# I'm so confused and frustrated!!!



## wishingangel22 (Mar 19, 2007)

well where do i start. the last 2 months ive had blood tests to see if i ov after being on depo for 3 yrs. my last injection was due sept 2005 which the dr was aware of. i was told if i didnt ov again this month he would refer me and give me clomid. so my hopes were extremely high today when i went for the results. my hormones are fine again, but it showed i didnt ov like predicted. the dr was just making me an appt through the system when he noticed in my notes when i stopped the depo injection. he then suddenly changed his mind and has decided he isnt going to help me until sept 2007 when i have been ttc for 2 yrs on record. i dont know what to do or how i feel. apart from wanting to burst into tears and feeling very depressed. i had my hopes set on catching within the next 6 months with the help of drugs. now what do i do? theres no way i will ov before then as i have not ov'ed for over 4 yrs. im so confused, my heads all over the place. i dont think i can cope with all this heart ache. i really need some advice and where to go from here as i feel lost and confused. sorry for the moan. just need some help on this one xxxx


----------



## ☼♥ Minxy ♥☼ © (Jan 13, 2005)

Hi hun

I'm sorry to hear your appt didnt go well...and I can understand how upsetting and frustrating it all is. 

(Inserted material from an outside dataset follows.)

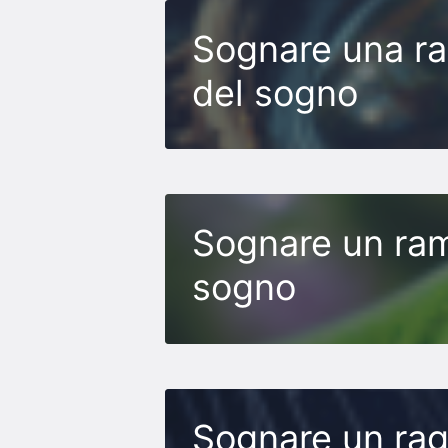
Sognare una ran
del sogno
Sognare un rama
sogno
Sognare un ragn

As I mentioned in a couple of other posts, I was surprised your consultant was testing your progesterone on the days he was ie only a couple of days past ovulation, as these wouldn't indicate whether you'd ovulated or not...so it could be that you are ovulating but you've been tested on the wrong days.  Also, the depo injection can suppress your ovaries so much that it takes several months for your ovaries to reawaken so some consultants wouldn't classify you as actively ttc until the depo was completely out of your system...so in theory he could be saying you've been ttc for about 1 year (if that makes sense) and because you're young, perhaps he wants to give your body a chance to adjust and have regular cycles before he starts you on the rocky road of fertility treatment...and it can sometimes take a perfectly healthy couple a year, sometimes up to 2 years, to conceive...this is why many GPs will not refer someone for fertility until at least a year of ttc (we'd been ttc for about 18mths before referal & I had known problems effecting my fertility and was 34 when we started !!)  Just my thoughts and obviously I'm not medically qualified, just trying to see a reason to why he's saying this to you.

Perhaps you could have a couple of monitored cycles where they check your progesterone levels at different times through cycle and/or have some scans to see if there are any follicles around ovulation.  Having your progesterone tested at correct time would be a start....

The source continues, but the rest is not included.